- Interactive map of the Tomago aluminium smelter area

General information
- Type: Aluminium smelter
- Location: Tomago, Australia
- Opened: 1983
- Owner: Rio Tinto (52%) CSR (25%) Norsk Hydro (12%) AMP (11%)

Website
- www.tomago.com.au

= Tomago aluminium smelter =

Australian aluminium production facility

The Tomago aluminium smelter is an aluminium smelter that is located in Tomago, New South Wales, Australia, approximately 13 km west of Newcastle. It is operated by Tomago Aluminium Company, a joint venture owned by Rio Tinto, CSR, Norsk Hydro and AMP.

==History==
The Tomago plant was started in 1983 using Pechiney AP18 technology. Two potlines with 240 pots each were built and operated at 181 kiloamperes (kA) for a production of 240,000 tonnes per year. In 1993, a third AP18 potline with 280 pots was commissioned.
After potline 3 start up, current on the three potlines was 182 kA for a production of 385,000 tonnes per year. In 1998, the potlines 1 and 2 were extended with 20 pots at the end of each room, making 280 cell per line. The production of Tomago was increased by 50,000 tonnes to 435,000 tonnes per year. In 2002 the plant commenced the AP22 project to reach the a line current of 226 kA in 2007.

As at 2017, it is the largest consumer of electricity in New South Wales accounting for 12% of total capacity.

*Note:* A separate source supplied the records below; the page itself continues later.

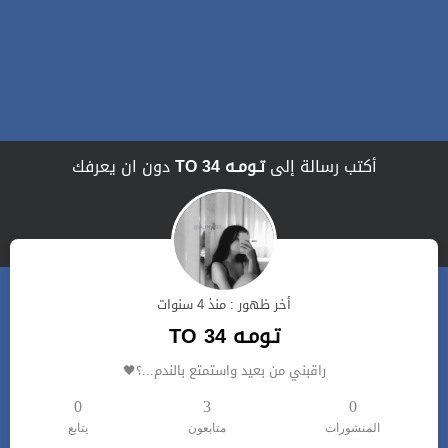
أكتب رسالة إلى
تـومـه TO 34
دون ان يعرفك
أخر ظهور : منذ 4 سنوات
تـومـه TO 34
راقبني من بعيد واستمتع بالندم...؟🖤
0
3
0
المنشورات
متابعون
يتابع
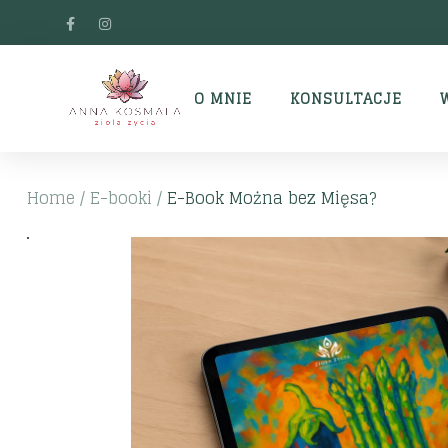
O MNIE
KONSULTACJE
Home
/
E-booki
/
E-Book Można bez Mięsa?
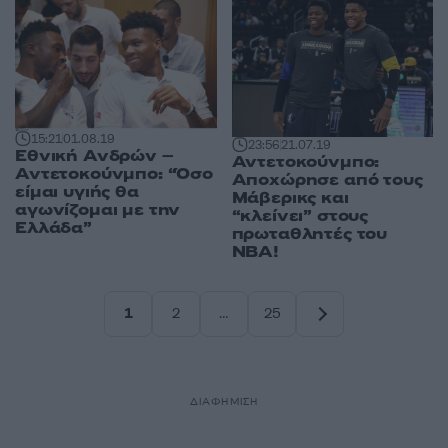
15:21
01.08.19
23:56
21.07.19
Εθνική Ανδρών –
Αντετοκούνμπο:
Αντετοκούνμπο: “Όσο
Αποχώρησε από τους
είμαι υγιής θα
Μάβερικς και
αγωνίζομαι με την
“κλείνει” στους
Ελλάδα”
πρωταθλητές του
ΝΒΑ!
1
2
…
25
Σελίδα
Σελίδα
Σελίδα
ΔΙΑΦΗΜΙΣΗ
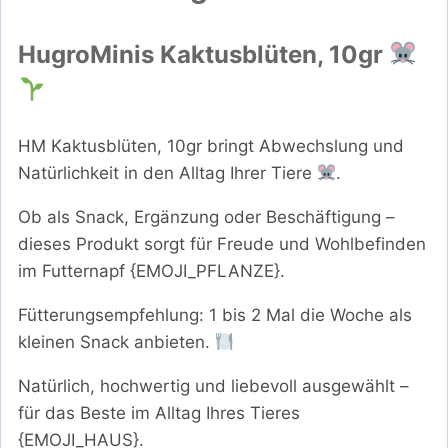
HugroMinis Kaktusblüten, 10gr
HM Kaktusblüten, 10gr bringt Abwechslung und
Natürlichkeit in den Alltag Ihrer Tiere
.
Ob als Snack, Ergänzung oder Beschäftigung –
dieses Produkt sorgt für Freude und Wohlbefinden
im Futternapf {EMOJI_PFLANZE}.
Fütterungsempfehlung: 1 bis 2 Mal die Woche als
kleinen Snack anbieten.
Natürlich, hochwertig und liebevoll ausgewählt –
für das Beste im Alltag Ihres Tieres
{EMOJI_HAUS}.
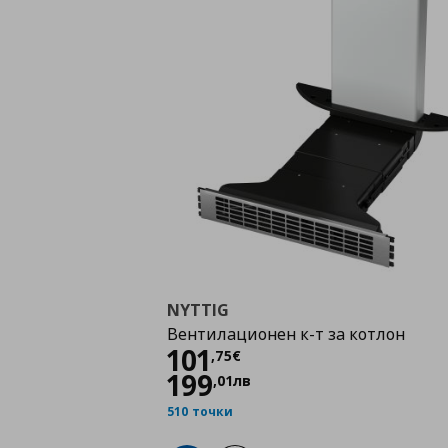
NYTTIG
Вентилационен к-т за котлон
Цена
101,75 €
101
,
75
€
199
,
01
лв
510 точки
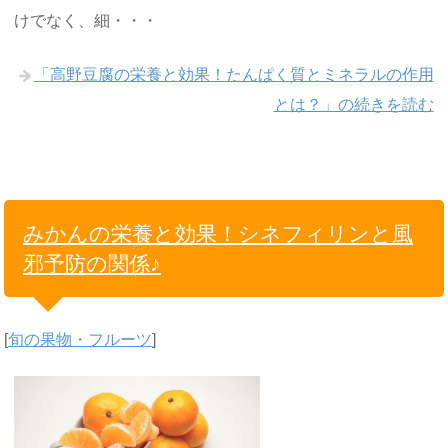
けでなく、細・・・
「高野豆腐の栄養と効果！たんぱく質とミネラルの作用
とは？」の続きを読む
みかんの栄養と効果！シネフィリンと風
邪予防の関係♪
[
旬の果物・フルーツ
]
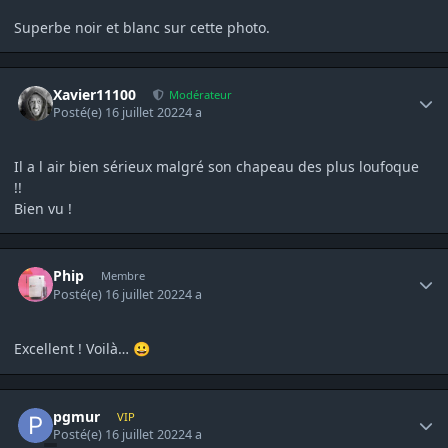
Superbe noir et blanc sur cette photo.
Author stats
Xavier11100
Modérateur
Posté(e)
16 juillet 2022
4 a
Il a l air bien sérieux malgré son chapeau des plus loufoque
!!
Bien vu !
Author stats
Phip
Membre
Posté(e)
16 juillet 2022
4 a
Excellent ! Voilà…
😀
Author stats
pgmur
VIP
Posté(e)
16 juillet 2022
4 a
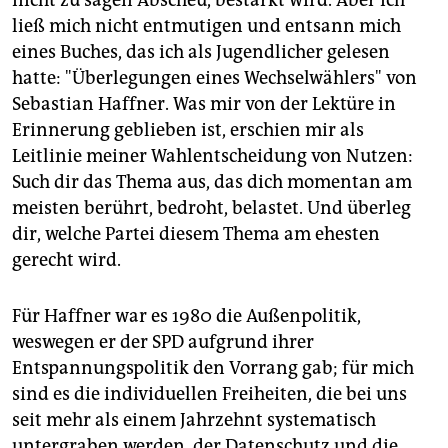
nicht zu sagen Abscheu, bestärkt wird. Aber ich
ließ mich nicht entmutigen und entsann mich
eines Buches, das ich als Jugendlicher gelesen
hatte: "Überlegungen eines Wechselwählers" von
Sebastian Haffner. Was mir von der Lektüre in
Erinnerung geblieben ist, erschien mir als
Leitlinie meiner Wahlentscheidung von Nutzen:
Such dir das Thema aus, das dich momentan am
meisten berührt, bedroht, belastet. Und überleg
dir, welche Partei diesem Thema am ehesten
gerecht wird.
Für Haffner war es 1980 die Außenpolitik,
weswegen er der SPD aufgrund ihrer
Entspannungspolitik den Vorrang gab; für mich
sind es die individuellen Freiheiten, die bei uns
seit mehr als einem Jahrzehnt systematisch
untergraben werden, der Datenschutz und die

AGL Energy builds a 500 MW / 2 GWh grid battery for 2028, with 435 containers at 40 tonnes each. Price is expected to be $400,000 per megawatt-hour of energy capacity.

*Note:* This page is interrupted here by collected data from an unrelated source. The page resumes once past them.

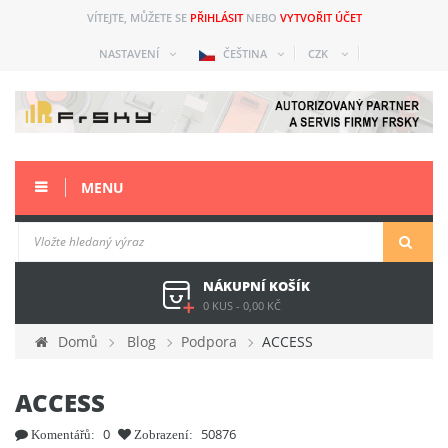
VÍTEJTE, MŮŽETE SE
PŘIHLÁSIT
NEBO
VYTVOŘIT ÚČET
NASTAVENÍ
ČEŠTINA
CZK
MENU
NÁKUPNÍ KOŠÍK
0 KUS
-
0,00 KČ
Domů
Blog
Podpora
ACCESS
ACCESS
0
50876
Komentářů:
Zobrazení:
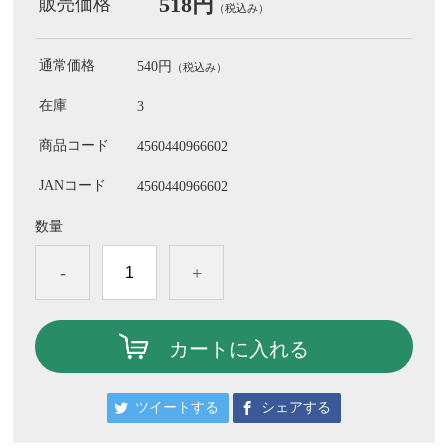
518円
販売価格
（税込み）
通常価格
540円
（税込み）
在庫
3
商品コード
4560440966602
JANコード
4560440966602
数量
-
+
カートに入れる
ツイートする
シェアする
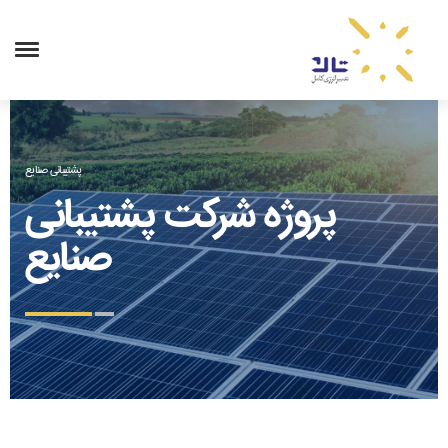
پشتیبانی صنایع
پروژه شرکت پشتیبانی
صنایع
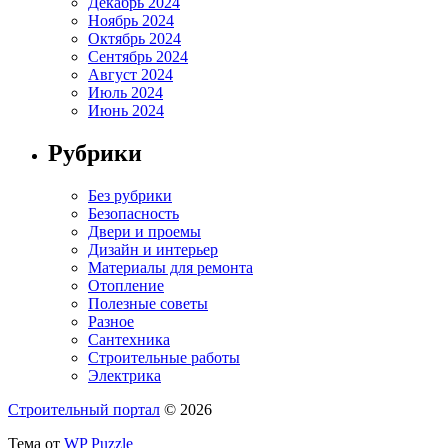
Декабрь 2024
Ноябрь 2024
Октябрь 2024
Сентябрь 2024
Август 2024
Июль 2024
Июнь 2024
Рубрики
Без рубрики
Безопасность
Двери и проемы
Дизайн и интерьер
Материалы для ремонта
Отопление
Полезные советы
Разное
Сантехника
Строительные работы
Электрика
Строительный портал
© 2026
Тема от
WP Puzzle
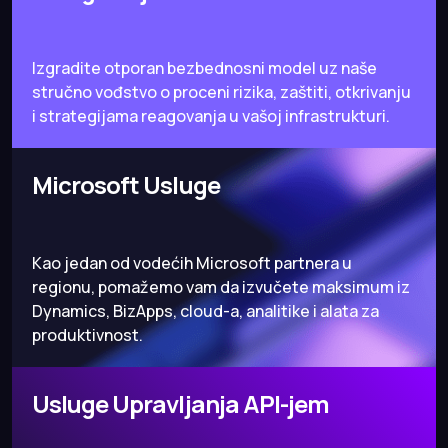
Izgradite otporan bezbednosni model uz naše
stručno vođstvo o proceni rizika, zaštiti, otkrivanju
i strategijama reagovanja u vašoj infrastrukturi.
Microsoft Usluge
Kao jedan od vodećih Microsoft partnera u
regionu, pomažemo vam da izvučete maksimum iz
Dynamics, BizApps, cloud-a, analitike i alata za
produktivnost.
Usluge Upravljanja API-jem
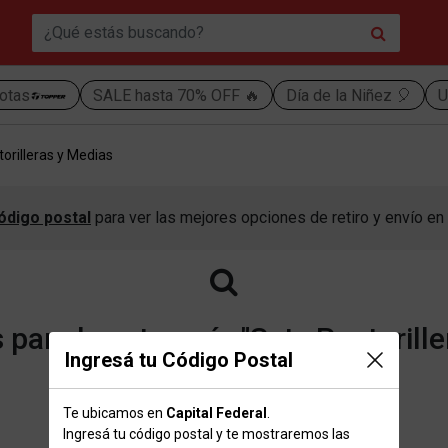
otas
SALE hasta 70% OFF 🔥
Día de la Niñez 🎈
U
orilleras y Medias
ódigo postal
para ver las mejores opciones de retiro y envío en 
para la categoría "Sets Pantorille
Ingresá tu Código Postal
Te ubicamos en
Capital Federal
.
Volver a la página de inicio
Ingresá tu código postal y te mostraremos las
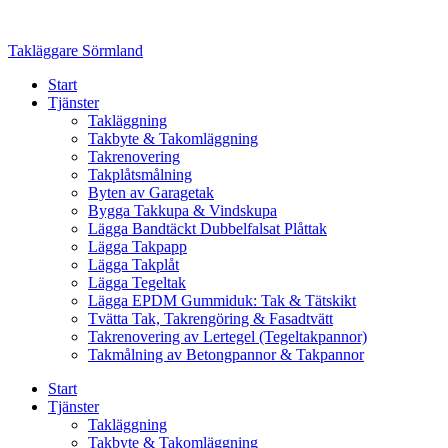
Skip
to
Takläggare Sörmland
content
Start
Tjänster
Takläggning
Takbyte & Takomläggning
Takrenovering
Takplåtsmålning
Byten av Garagetak
Bygga Takkupa & Vindskupa
Lägga Bandtäckt Dubbelfalsat Plåttak
Lägga Takpapp
Lägga Takplåt
Lägga Tegeltak
Lägga EPDM Gummiduk: Tak & Tätskikt
Tvätta Tak, Takrengöring & Fasadtvätt
Takrenovering av Lertegel (Tegeltakpannor)
Takmålning av Betongpannor & Takpannor
Start
Tjänster
Takläggning
Takbyte & Takomläggning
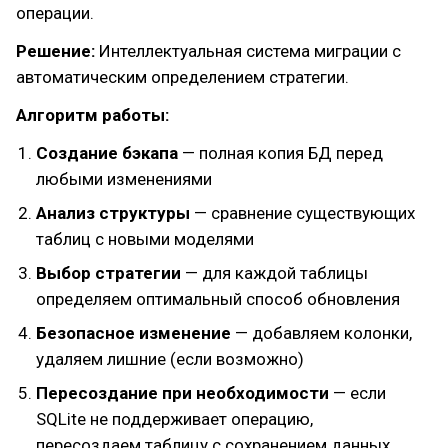
операции.
Решение:
Интеллектуальная система миграции с
автоматическим определением стратегии.
Алгоритм работы:
Создание бэкапа
— полная копия БД перед
любыми изменениями
Анализ структуры
— сравнение существующих
таблиц с новыми моделями
Выбор стратегии
— для каждой таблицы
определяем оптимальный способ обновления
Безопасное изменение
— добавляем колонки,
удаляем лишние (если возможно)
Пересоздание при необходимости
— если
SQLite не поддерживает операцию,
пересоздаем таблицу с сохранением данных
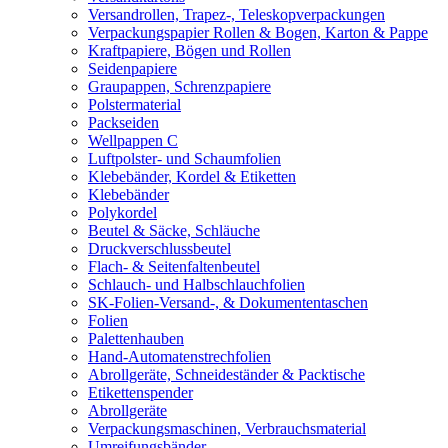
Versandrollen, Trapez-, Teleskopverpackungen
Verpackungspapier Rollen & Bogen, Karton & Pappe
Kraftpapiere, Bögen und Rollen
Seidenpapiere
Graupappen, Schrenzpapiere
Polstermaterial
Packseiden
Wellpappen C
Luftpolster- und Schaumfolien
Klebebänder, Kordel & Etiketten
Klebebänder
Polykordel
Beutel & Säcke, Schläuche
Druckverschlussbeutel
Flach- & Seitenfaltenbeutel
Schlauch- und Halbschlauchfolien
SK-Folien-Versand-, & Dokumententaschen
Folien
Palettenhauben
Hand-Automatenstrechfolien
Abrollgeräte, Schneideständer & Packtische
Etikettenspender
Abrollgeräte
Verpackungsmaschinen, Verbrauchsmaterial
Umreifungsbänder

In 2025, Tomago Aluminium Company began a consultation process with its employees about the future of its operations after its energy contract with AGL Energy expires in 2028.

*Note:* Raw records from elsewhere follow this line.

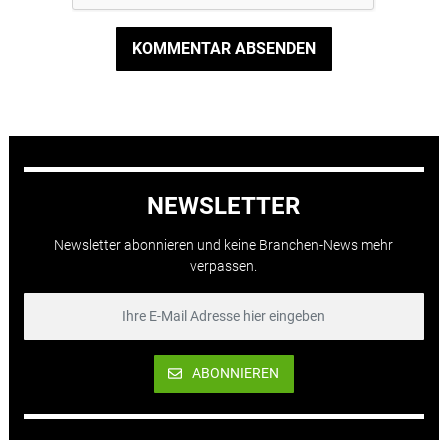
KOMMENTAR ABSENDEN
NEWSLETTER
Newsletter abonnieren und keine Branchen-News mehr
verpassen.
ABONNIEREN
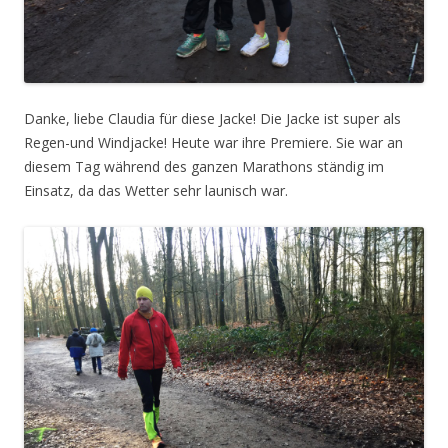
Danke, liebe Claudia für diese Jacke! Die Jacke ist super als
Regen-und Windjacke! Heute war ihre Premiere. Sie war an
diesem Tag während des ganzen Marathons ständig im
Einsatz, da das Wetter sehr launisch war.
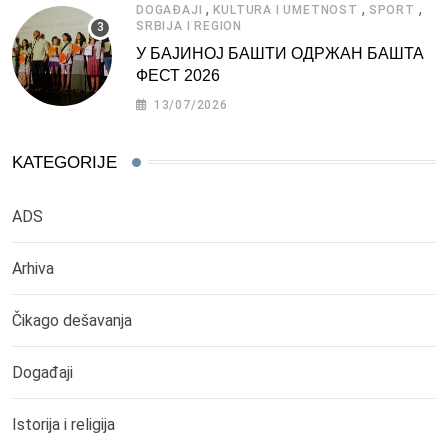
,
,
,
DOGAĐAJI
KULTURA I UMETNOST
SPORT
SRBIJA I REGION
У БАЈИНОЈ БАШТИ ОДРЖАН БАШТА
ФЕСТ 2026
13/07/2026
KATEGORIJE
ADS
Arhiva
Čikago dešavanja
Događaji
Istorija i religija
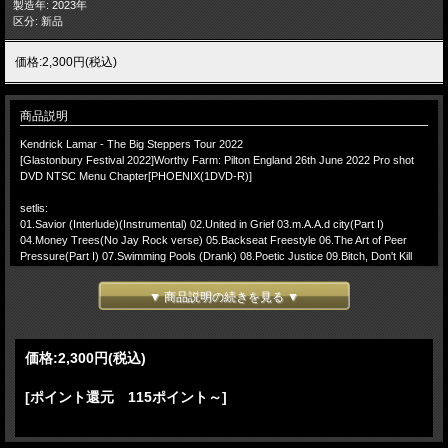
製造年: 2023年
区分: 新品
価格:2,300円(税込)
商品説明
Kendrick Lamar - The Big Steppers Tour 2022
[Glastonbury Festival 2022]Worthy Farm: Pilton England 26th June 2022 Pro shot
DVD NTSC Menu Chapter[PHOENIX(1DVD-R)]
setlis:
01.Savior (Interlude)(Instrumental) 02.United in Grief 03.m.A.A.d city(Part I)
04.Money Trees(No Jay Rock verse) 05.Backseat Freestyle 06.The Art of Peer
Pressure(Part I) 07.Swimming Pools (Drank) 08.Poetic Justice 09.Bitch, Don't Kill
My Vibe(Remix) 10.N95 11.Count Me Out 12.King Kunta 13.i 14.Alright
15.Institutionalized(Part I) 16.The Blacker the Berry 17.BLOOD 18.DNA
▼ 商品説明の続きを見る ▼
19.ELEMENT 20.Silent Hill 21.LOYALTY 22.LUST 23.Encore Break
-(Encore)-
24.HUMBLE 25.LOVE 26.Savior
価格:
2,300円
(税込)
Lineup:
Kendrick Lamar – creative direction
[ポイント還元 115ポイント～]
Dave Free – creative direction
Mike Carson – creative direction
Tony Russell – music direction
Christian Coffey – tour direction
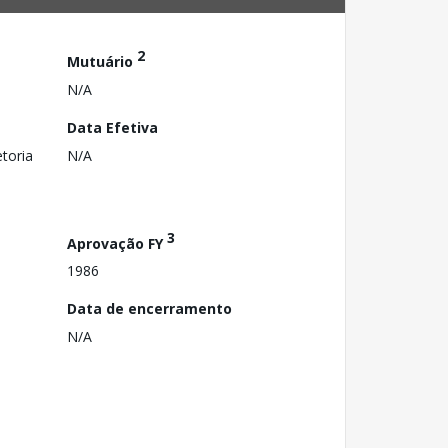
2
Mutuário
N/A
Data Efetiva
toria
N/A
3
Aprovação FY
1986
Data de encerramento
N/A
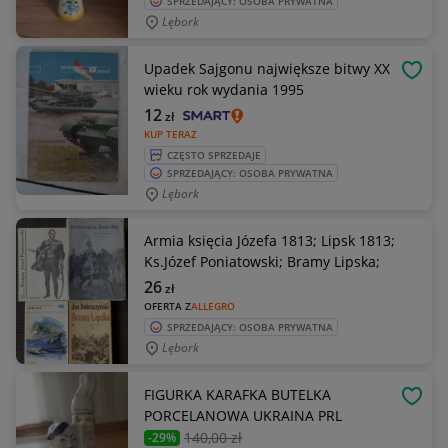
SPRZEDAJĄCY: OSOBA PRYWATNA
Lębork
Upadek Sajgonu największe bitwy XX
OBSE
wieku rok wydania 1995
12
zł
KUP TERAZ
CZĘSTO SPRZEDAJE
SPRZEDAJĄCY: OSOBA PRYWATNA
Lębork
Armia księcia Józefa 1813; Lipsk 1813;
Ks.Józef Poniatowski; Bramy Lipska;
26
zł
OFERTA Z
ALLEGRO
SPRZEDAJĄCY: OSOBA PRYWATNA
Lębork
FIGURKA KARAFKA BUTELKA
OBSE
PORCELANOWA UKRAINA PRL
140
,00 zł
-29%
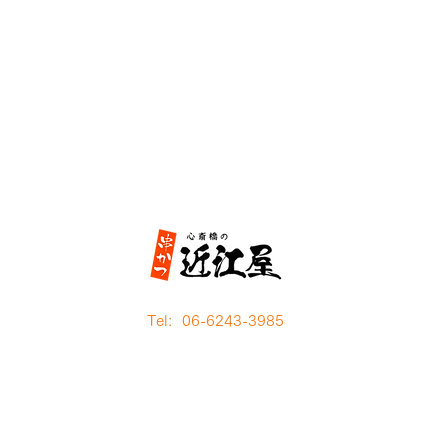
Tel: 06-6243-3985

In 2026, the smelter received a $2.5 billion bail-out following an intervention from the federal and New South Wales governments.

==Technology==
The smelter currently comprises three potlines of 280 Pechiney AP18 (AP22) reduction cells each. Challenges faced by Rio Tinto's Tomago aluminium smelter are connected to unrestricted gas exports, and The Australia Institute suggests that restricting these exports could lower electricity prices and support the aluminium industry.